“There’s not much to tell.”

“I’ll help you look for cars if you tell me the story.”

“You should be looking anyway. It’s your job.”

“Why won’t you tell me? I’ve heard it from the other guys.”

“Then you don’t need me to repeat it.”

“How about just the embarrassing parts?”

 

 

GUS WAS A twenty-six-year-old rookie in 1985. Some officers get lucky and stumble over big cases. Gus had one crash into him — literally. Happened three A.M., a Saturday morning. Gus sat parked in his cruiser outside Overseas Liquors. The dome light was on. Gus filled out a report. The suspects were in the backseat on the other side of the mesh screen. Two of them, that is. The other six had already been carted away by backup. Gus nabbed them all single-handed — the “Overseas Eight,” as they became known in law-enforcement circles.

Overseas Liquors has the coolest 1950s neon signs in all the Keys. Red and aqua. It also has one of the few basements, if you want to call it that. Four feet deep, hewn into the limestone; you have to stoop over the whole time. The access door is an unassuming square panel on the bottom of the wall behind the cash register that looks more like a cabinet. They keep the liquor stock down there. Once upon a time, they also used to rent cheap rooms in the back of the bar over the basement. If you go in the basement today, there’s a diamond-shaped grid of bare alarm wires under the ceiling boards. The reason is the Overseas Eight.

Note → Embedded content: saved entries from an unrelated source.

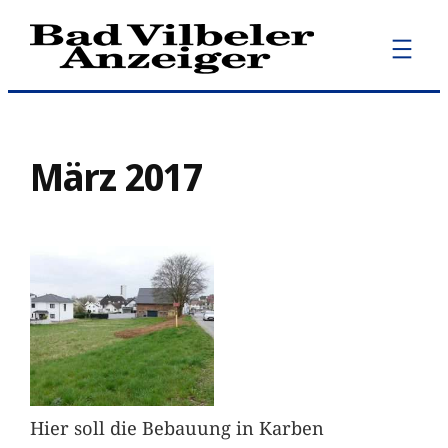
Zum
Inhalt
springen
März 2017
Hier soll die Bebauung in Karben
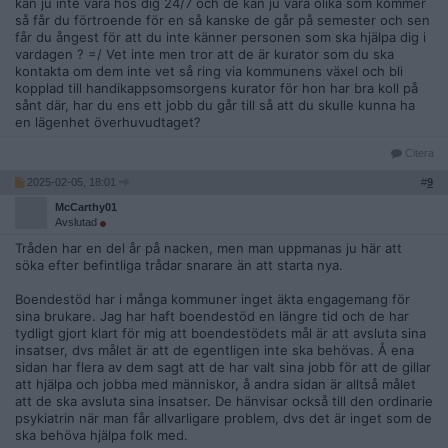
kan ju inte vara hos dig 24/7 och de kan ju vara olika som kommer
så får du förtroende för en så kanske de går på semester och sen
får du ångest för att du inte känner personen som ska hjälpa dig i
vardagen ? =/ Vet inte men tror att de är kurator som du ska
kontakta om dem inte vet så ring via kommunens växel och bli
kopplad till handikappsomsorgens kurator för hon har bra koll på
sånt där, har du ens ett jobb du går till så att du skulle kunna ha
en lägenhet överhuvudtaget?
Citera
2025-02-05, 18:01
#
9
McCarthy01
Avslutad
Tråden har en del år på nacken, men man uppmanas ju här att
söka efter befintliga trådar snarare än att starta nya.
Boendestöd har i många kommuner inget äkta engagemang för
sina brukare. Jag har haft boendestöd en längre tid och de har
tydligt gjort klart för mig att boendestödets mål är att avsluta sina
insatser, dvs målet är att de egentligen inte ska behövas. Å ena
sidan har flera av dem sagt att de har valt sina jobb för att de gillar
att hjälpa och jobba med människor, å andra sidan är alltså målet
att de ska avsluta sina insatser. De hänvisar också till den ordinarie
psykiatrin när man får allvarligare problem, dvs det är inget som de
ska behöva hjälpa folk med.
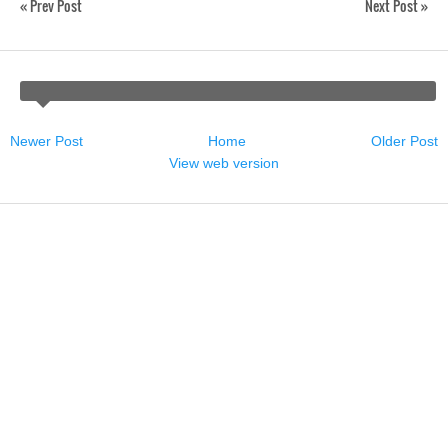
« Prev Post
Next Post »
Newer Post
Home
Older Post
View web version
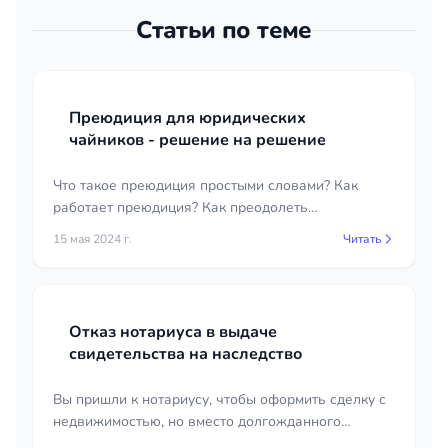
Статьи по теме
Преюдиция для юридических
чайников - решение на решение
Что такое преюдиция простыми словами? Как
работает преюдиция? Как преодолеть
преюдицию? Для новичка это довольно тяжело,
15 мая 2024 г.
Читать
как впрочем и для бывалого юриста.
Отказ нотариуса в выдаче
свидетельства на наследство
Вы пришли к нотариусу, чтобы оформить сделку с
недвижимостью, но вместо долгожданного
свидетельства получили отказ. Причина — право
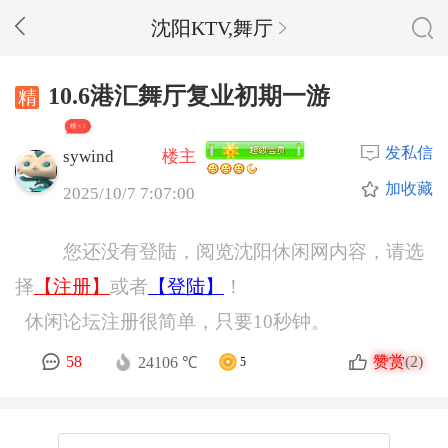
沈阳KTV,舞厅
10.6港汇舞厅复业初期一游
精 + 3
发私信
sywind
楼主
加收藏
2025/10/7 7:07:00
您还没有登陆，阅览沈阳休闲网内容，请选
择
【注册】
或者
【登陆】
！
休闲论坛注册很简单，只要10秒钟。
赞赏
58
(2)
24106 ℃
5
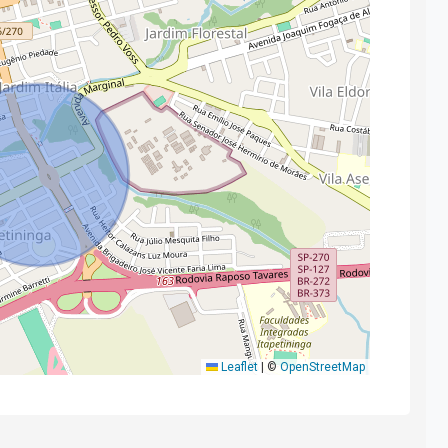
Leaflet
|
©
OpenStreetMap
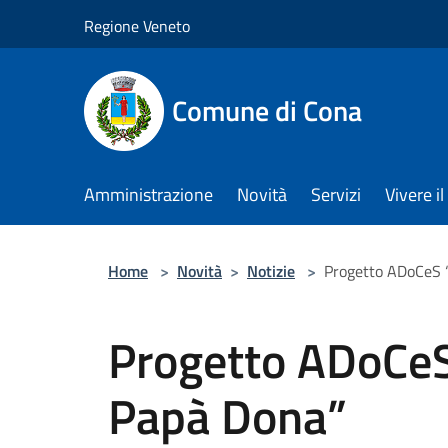
Salta al contenuto principale
Regione Veneto
Comune di Cona
Amministrazione
Novità
Servizi
Vivere 
Home
>
Novità
>
Notizie
>
Progetto ADoCeS 
Progetto ADoCe
Papà Dona”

Gus was the nearest deputy when the call came in. He found the store’s front door unlocked. His flashlight beam worked its way along a shelf of vodka bottles, then across the room to the dust-covered liqueurs. Nothing. Until he looked over the counter. A facedown body hung halfway through the basement access. He pulled his service revolver and crept around the counter. He got down on one knee. The flashlight and pistol were together in his hands to form a single unit. He shined over the body and through the opening into the basement.

The dispatchers told Gus to slow down; they couldn’t understand him. He was hyperventilating. “…Seven bodies. Maybe eight.”

Squad cars arrived. And kept arriving, until the whole shift was there. The laughter wouldn’t quit as the last of the passed-out burglars was dragged from the building. One of the tenants in the back of the store had sawed through the floor. Burglary wasn’t intended. He didn’t even know there was a basement. Sometimes he just started drinking and liked to saw stuff. Word of the discovery quickly spread on the bum telegraph. Dark figures converged from all directions. At its peak, twenty-nine people were crammed in that basement. Most grabbed as many bottles as they could and fled, but eight decided to party on the spot, like rats finding tasty poison in a fake cheese wedge.

Gus knew he’d never hear the end of it. That’s why he didn’t mind staying behind in the parking lot to start the report. He flicked on the dome light and scribbled to get a difficult pen to write. That’s when the Camaro doing a hundred on U.S. 1 flew through the guard rail. It scattered a row of news boxes and clipped the nose of Gus’s cruiser before wrapping itself around a cement light base. Gus saw the ejected driver, and jumped from the cruiser. His feet went out from under him and he slammed to the ground, sending up a fine white cloud. Gus stood and dusted himself.

The parking lot was full of patrol cars again. This time the day-shift commander was called in from home. Then an evidence team from Key Largo and federal agents with latex gloves, who collected ruptured cocaine packs that had spilled from the Camaro’s blown tires.

“Of all the dumb-ass luck!”

“That idiot’s going to get a drawer full of commendations for sure!”

He did. Bunches of them. Plaques and ribbons and shiny medals, one for each politician who got to shake Gus’s hand in a separate ceremony for the newspaper photographers. Not that Gus’s nonactions were particularly heroic, but his colleagues knew what the rookie didn’t. Funding for the War on Drugs was based on volume of press clippings. Thanks to Gus, Monroe County shot up forty-seven budget positions.

After all the headlines, Gus became too valuable for patrol duty. They made him the department’s token liaison with the multiagency state and federal task force fighting the war on South Florida’s flank. That way they could have a local face at the press conferences to ensure all the hometown media ran the story on the great work of the multiagency state and federal task force.

And darned if Gus didn’t do it again!

Everyone was thinking cocaine back then, watching for big, rusty foreign-flagged mother ships beyond territorial limits offloading to supercharged go-boats. Profits were so insane that the kingpins began sending shotgun waves of vessels at the overwhelmed Coast Guard. At least a couple had to make it. Then word came. A Liberian freighter expected off Fort Lauderdale any day now. Time to ship Gus to Key West.